CIRCA 1740, ATTRIBUTED TO WILLIAM MASTERS

Details
A SET OF SIX GEORGE II MAHOGANY AND ARMORIAL MARQUETRY HALL CHAIRS
CIRCA 1740, ATTRIBUTED TO WILLIAM MASTERS
Each back inlaid with the crest of Sir Thomas Bootle (1685-1753), the dished seat on shaped legs (6)
Provenance
Sir Thomas Bootle (d.1753), Lathom House, Lancashire.
John (K.J.) Hewett.
Special notice
No VAT will be charged on the hammer price, but VAT at 15% will be added to the buyer's premium which is invoiced on a VAT inclusive basis.

Lot Essay

The Lathom House banqueting hall seats, whose form evolved from the Renaissance 'sgabello' back-stool associated with Whitehall's Banqueting House architect Inigo Jones (d. 1652), reflects the fashion promoted by Richard Boyle, 3rd Earl of Burlington as the George II 'Britannia Romana' style. The mahogany of their urn-fretted backs has fine figuring providing crossed rays that issue from the inlaid Bootle armorial crest. The family's shield-bearing lions are displayed in golden cartouche shields comprised of antique-fretted ribbons that are wreathed in Roman foliage, and have asymmetrically scrolled pediments in the Chippendale 'Modern' manner adopted from the French 'picturesque' style. Their urn-shaped trestles have hollowed paterae, like the compass seats, and are fretted in triumphal and gothic-cusped arches, which terminate in bacchic satyr hooves. The trestle paterae served as medallioned armorial shields for seats of this same pattern later executed for Blair Castle, Scotland by the Piccadilly cabinet-maker and upholsterer William Masters (d. 1761) (A. Coleridge, 'William Masters and some early 18th century Furniture at Blair Castle, Scotland', The Connoisseur, October 1963, p. 79, fig. 5). Established in the early 1740s at the Sign of the Golden Fleece in Coventry Street, Masters illustrated the Fleece on his trade-sheet, where it was framed within a similarly 'picturesque' cartouche to that of the Bootle crest of a 'demi-lion rampant..between paws an antique oval shield charged with a cross patonce..'.

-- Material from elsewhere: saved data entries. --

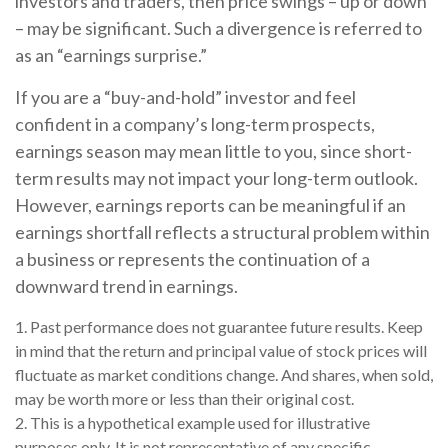
investors and traders, then price swings – up or down
– may be significant. Such a divergence is referred to
as an “earnings surprise.”
If you are a “buy-and-hold” investor and feel
confident in a company’s long-term prospects,
earnings season may mean little to you, since short-
term results may not impact your long-term outlook.
However, earnings reports can be meaningful if an
earnings shortfall reflects a structural problem within
a business or represents the continuation of a
downward trend in earnings.
1. Past performance does not guarantee future results. Keep
in mind that the return and principal value of stock prices will
fluctuate as market conditions change. And shares, when sold,
may be worth more or less than their original cost.
2. This is a hypothetical example used for illustrative
purposes only. It is not representative of any specific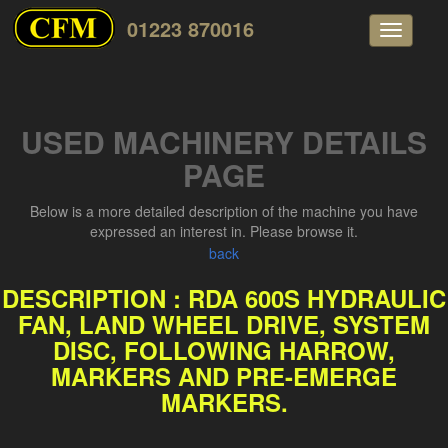
01223 870016
Toggle
navigati
USED MACHINERY DETAILS
PAGE
Below is a more detailed description of the machine you have
expressed an interest in. Please browse it.
back
DESCRIPTION : RDA 600S HYDRAULIC
FAN, LAND WHEEL DRIVE, SYSTEM
DISC, FOLLOWING HARROW,
MARKERS AND PRE-EMERGE
MARKERS.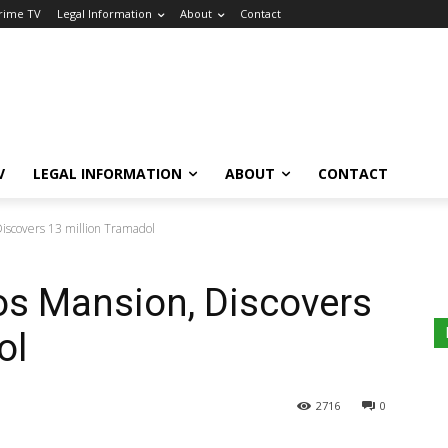
Crime TV
Legal Information
About
Contact
V
LEGAL INFORMATION
ABOUT
CONTACT
iscovers 13 million Tramadol
s Mansion, Discovers
ol
2716
0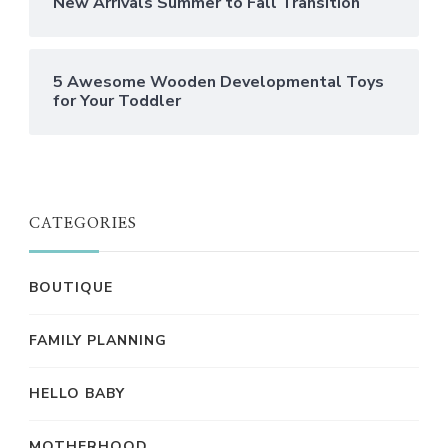
New Arrivals Summer to Fall Transition
5 Awesome Wooden Developmental Toys
for Your Toddler
CATEGORIES
BOUTIQUE
FAMILY PLANNING
HELLO BABY
MOTHERHOOD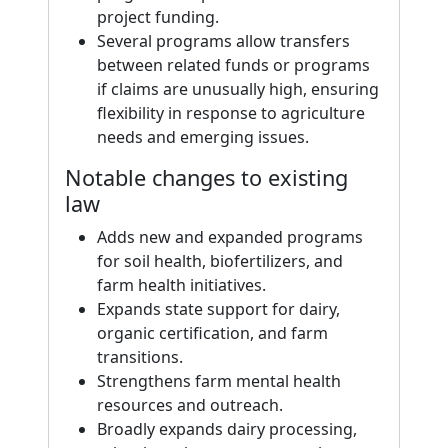
project funding.
Several programs allow transfers
between related funds or programs
if claims are unusually high, ensuring
flexibility in response to agriculture
needs and emerging issues.
Notable changes to existing
law
Adds new and expanded programs
for soil health, biofertilizers, and
farm health initiatives.
Expands state support for dairy,
organic certification, and farm
transitions.
Strengthens farm mental health
resources and outreach.
Broadly expands dairy processing,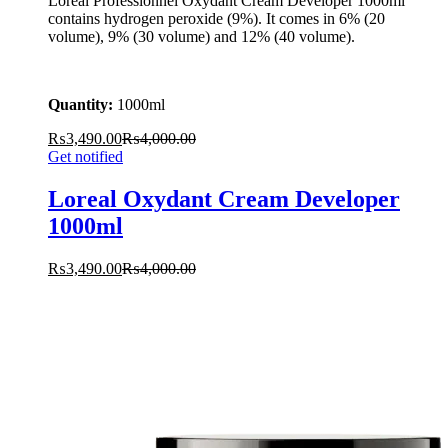
Loreal Professionnel Oxydant Cream Developer 1000ml
contains hydrogen peroxide (9%). It comes in 6% (20
volume), 9% (30 volume) and 12% (40 volume).
Quantity:
1000ml
₨
3,490.00
₨
4,000.00
Get notified
Loreal Oxydant Cream Developer
1000ml
₨
3,490.00
₨
4,000.00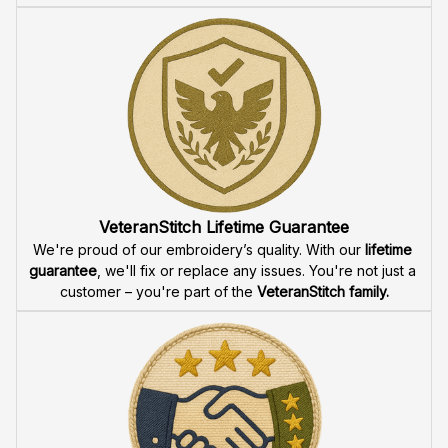
VeteranStitch Lifetime Guarantee
We're proud of our embroidery’s quality. With our 
lifetime 
guarantee
, we'll fix or replace any issues. You're not just a 
customer – you're part of the 
VeteranStitch family.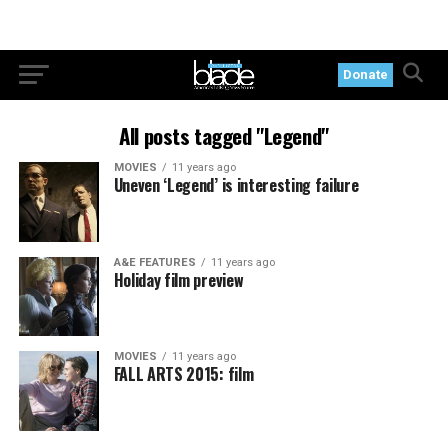
Donate
All posts tagged "Legend"
MOVIES
11 years ago
Uneven ‘Legend’ is interesting failure
A&E FEATURES
11 years ago
Holiday film preview
MOVIES
11 years ago
FALL ARTS 2015: film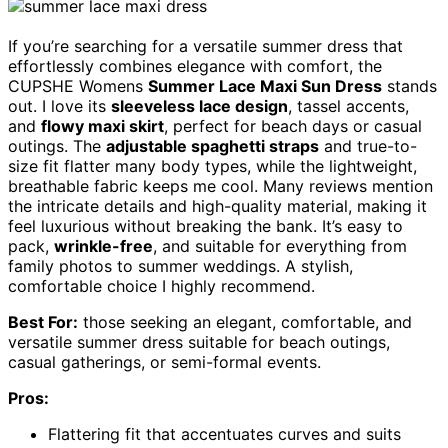
If you’re searching for a versatile summer dress that
effortlessly combines elegance with comfort, the
CUPSHE Womens
Summer Lace Maxi Sun Dress
stands
out. I love its
sleeveless lace design
, tassel accents,
and
flowy maxi skirt
, perfect for beach days or casual
outings. The
adjustable spaghetti straps
and true-to-
size fit flatter many body types, while the lightweight,
breathable fabric keeps me cool. Many reviews mention
the intricate details and high-quality material, making it
feel luxurious without breaking the bank. It’s easy to
pack,
wrinkle-free
, and suitable for everything from
family photos to summer weddings. A stylish,
comfortable choice I highly recommend.
Best For:
those seeking an elegant, comfortable, and
versatile summer dress suitable for beach outings,
casual gatherings, or semi-formal events.
Pros:
Flattering fit that accentuates curves and suits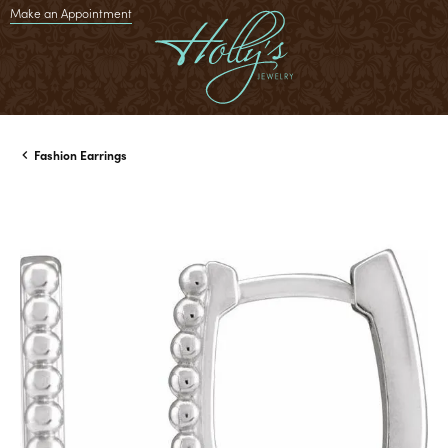
Make an Appointment
Fashion Earrings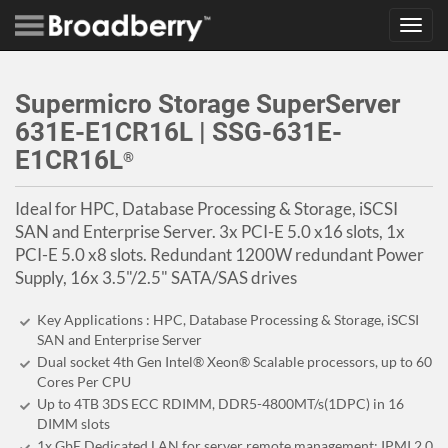
Toggl
navig
Supermicro Storage SuperServer
631E-E1CR16L | SSG-631E-
E1CR16L
®
Ideal for HPC, Database Processing & Storage, iSCSI
SAN and Enterprise Server. 3x PCI-E 5.0 x16 slots, 1x
PCI-E 5.0 x8 slots. Redundant 1200W redundant Power
Supply, 16x 3.5"/2.5" SATA/SAS drives
Key Applications : HPC, Database Processing & Storage, iSCSI
SAN and Enterprise Server
Dual socket 4th Gen Intel® Xeon® Scalable processors, up to 60
Cores Per CPU
Up to 4TB 3DS ECC RDIMM, DDR5-4800MT/s(1DPC) in 16
DIMM slots
1x GbE Dedicated LAN for server remote management: IPMI 2.0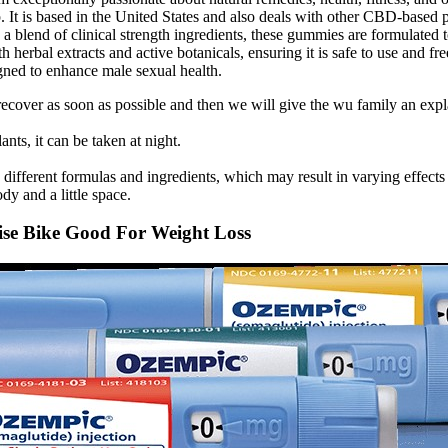
ep. It is based in the United States and also deals with other CBD-based
h a blend of clinical strength ingredients, these gummies are formulated 
ith herbal extracts and active botanicals, ensuring it is safe to use a
igned to enhance male sexual health.
 ai recover as soon as possible and then we will give the wu family an e
ts, it can be taken at night.
rent formulas and ingredients, which may result in varying effects o
y and a little space.
cise Bike Good For Weight Loss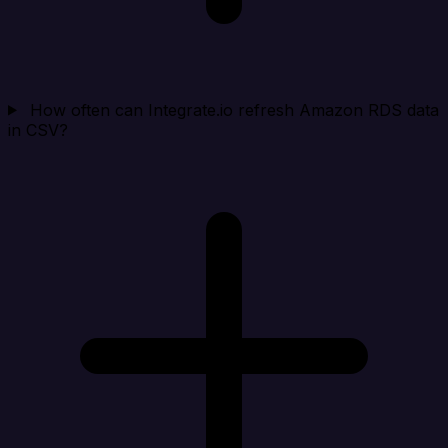
How often can Integrate.io refresh Amazon RDS data
in CSV?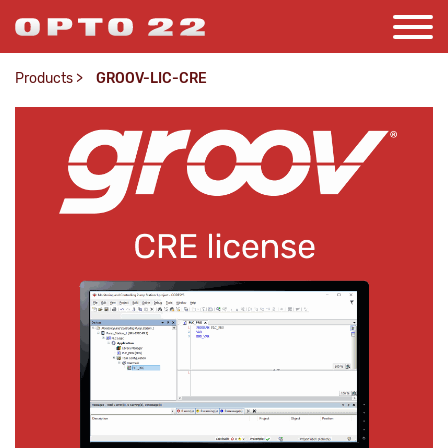
Products
>
GROOV-LIC-CRE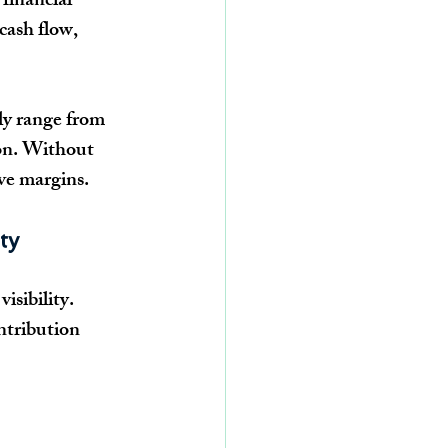
financial 
cash flow, 
ily range from 
on. Without 
ive margins.
ty
isibility. 
ntribution 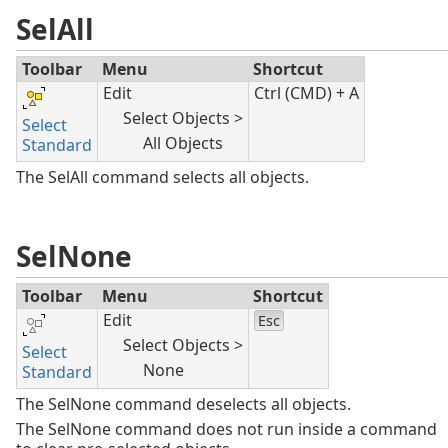
SelAll
Toolbar
Menu
Shortcut
Edit
Ctrl (CMD) + A
Select Objects >
Select
All Objects
Standard
The SelAll command selects all objects.
SelNone
Toolbar
Menu
Shortcut
Edit
Esc
Select Objects >
Select
None
Standard
The SelNone command deselects all objects.
The SelNone command does not run inside a command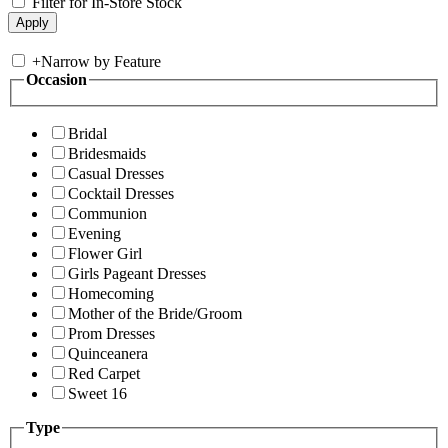
Filter for In-Store Stock
+
Narrow by Feature
Occasion
Bridal
Bridesmaids
Casual Dresses
Cocktail Dresses
Communion
Evening
Flower Girl
Girls Pageant Dresses
Homecoming
Mother of the Bride/Groom
Prom Dresses
Quinceanera
Red Carpet
Sweet 16
Type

The suite was commissioned by Sir Thomas Bootle (d. 1753), chancellor to Frederick, Prince of Wales (d. 1752); and was almost certainly executed by Masters for Lathom House, Lancashire, which had been designed circa 1740 by the Venetian-born Giacomo Leoni (d. 1746), architect to the Elector Palatine and author of The Architecture of Palladio Revis'd, London, c. 1720.